Dalam budaya Jawa, bertemuanya lingga & yoni adalah proses magis yang penuh spiritualitas. Bothok bantheng winungkus godhong asem kabitingan alu bengkong adalah simbol yang menerangkan dari-usul perspektif manusia Jawa. Secara harfiah, berarti homogen sambal dibungkus daun asam diberi lidi alu bengkong. Bothok bantheng bermakna sperma, godhong asem adalah kemaluan wanita, & alu bengkong adalah alat kelamin laki-laki.

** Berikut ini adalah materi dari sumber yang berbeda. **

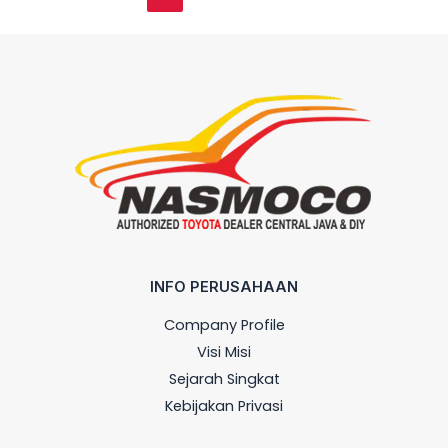
INFO PERUSAHAAN
Company Profile
Visi Misi
Sejarah Singkat
Kebijakan Privasi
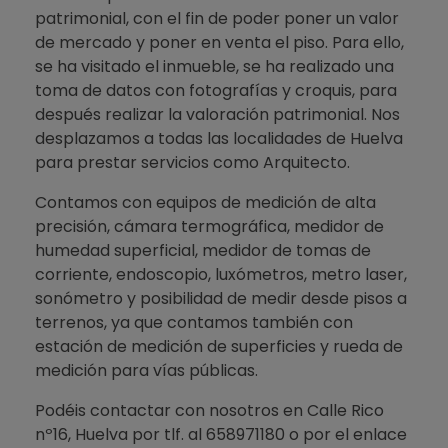
patrimonial, con el fin de poder poner un valor
de mercado y poner en venta el piso. Para ello,
se ha visitado el inmueble, se ha realizado una
toma de datos con fotografías y croquis, para
después realizar la valoración patrimonial. Nos
desplazamos a todas las localidades de Huelva
para prestar servicios como Arquitecto.
Contamos con equipos de medición de alta
precisión, cámara termográfica, medidor de
humedad superficial, medidor de tomas de
corriente, endoscopio, luxómetros, metro laser,
sonómetro y posibilidad de medir desde pisos a
terrenos, ya que contamos también con
estación de medición de superficies y rueda de
medición para vías públicas.
Podéis contactar con nosotros en Calle Rico
nº16, Huelva por tlf. al 658971180 o por el enlace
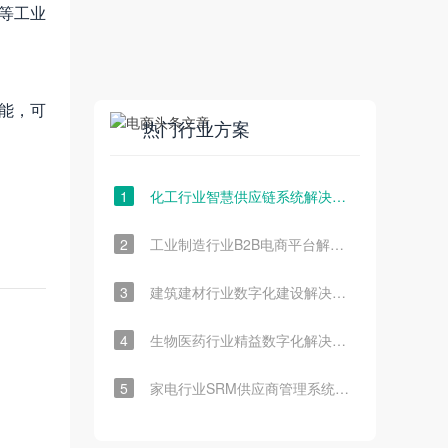
s等工业
技能，可
热门行业方案
1
化工行业智慧供应链系统解决方案
2
工业制造行业B2B电商平台解决方案
3
建筑建材行业数字化建设解决方案
4
生物医药行业精益数字化解决方案
5
家电行业SRM供应商管理系统解决方案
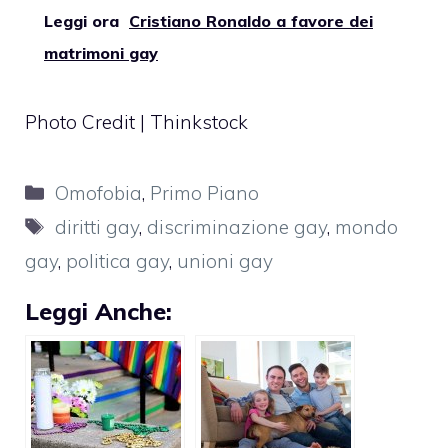
Leggi ora
Cristiano Ronaldo a favore dei
matrimoni gay
Photo Credit | Thinkstock
Categorie
Omofobia
,
Primo Piano
Tag
diritti gay
,
discriminazione gay
,
mondo
gay
,
politica gay
,
unioni gay
Leggi Anche:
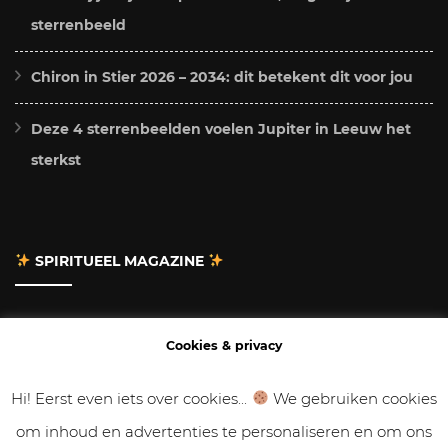
sterrenbeeld
Chiron in Stier 2026 – 2034: dit betekent dit voor jou
Deze 4 sterrenbeelden voelen Jupiter in Leeuw het
sterkst
SPIRITUEEL MAGAZINE
Adverteren
Cookies & privacy
Contact
Hi! Eerst even iets over cookies...
We gebruiken cookies
om inhoud en advertenties te personaliseren en om ons
Gastbloggen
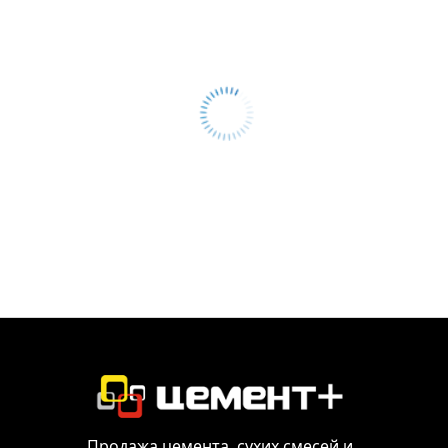
Продажа цемента, сухих смесей и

Dalam makna yang lain, Bothok bantheng winungkus godhong asem kabitingan alu bengkong adalah jalan hidup manusia yang terbungkus sifat & perilaku. Bothok bantheng menyimbolkan eksistensi dzat, hidup manusia itu sendiri, godhong asem adalah simbol lain dari sifat-sifat manusia, sedangkan alu bengkong adalah tingkah laku. Dalam budaya Jawa, kelahiran manusia di bumi adalah anugerah Gusti yang patut disyukuri, karena insiden yang luar biasa.
Dalam kawruh kebatinan Jawa, manusia tidak hadir sendiri di muka bumi, melainkan berempat, seperti yang sudah saya cuplik sedikit di atas. Kita di bumi memiliki sedulur papat limo pancer yang adalah saudara empat kita, kelima diri kita sendiri. Sedulur papat limo pancer, adalah penghormatan kepada orang tua, khususnya ibu yang sudah melahirkan kita di muka bumi yang menawarkan afeksi tiada habis-habisnya.
Hitungan pasaran yang berjumlah lima berdasarkan kepercayaan Jawa, juga berdasar kepada filosofi sedulur papat lima pancer. Filosofi sedulur papat lima pancer mengandung pengertian bahwa badan manusia yang berupa raga, wadag, atau jasad, lahir dengan empat unsur atau roh atau enigma yang berasal dari tanah, air, api & udara. Empat itu masing-masing memiliki kiblat di empat mata arah angin. Dan yang kelima berpusat di tengah. Persamaan loka kiblat sedulur papat limo pancer dapat sampeyan simak kepada paparan di bawah ini.
Pasaran Legi bertempat di Timur. Satu loka dengan unsur udara, memancarkan aura putih.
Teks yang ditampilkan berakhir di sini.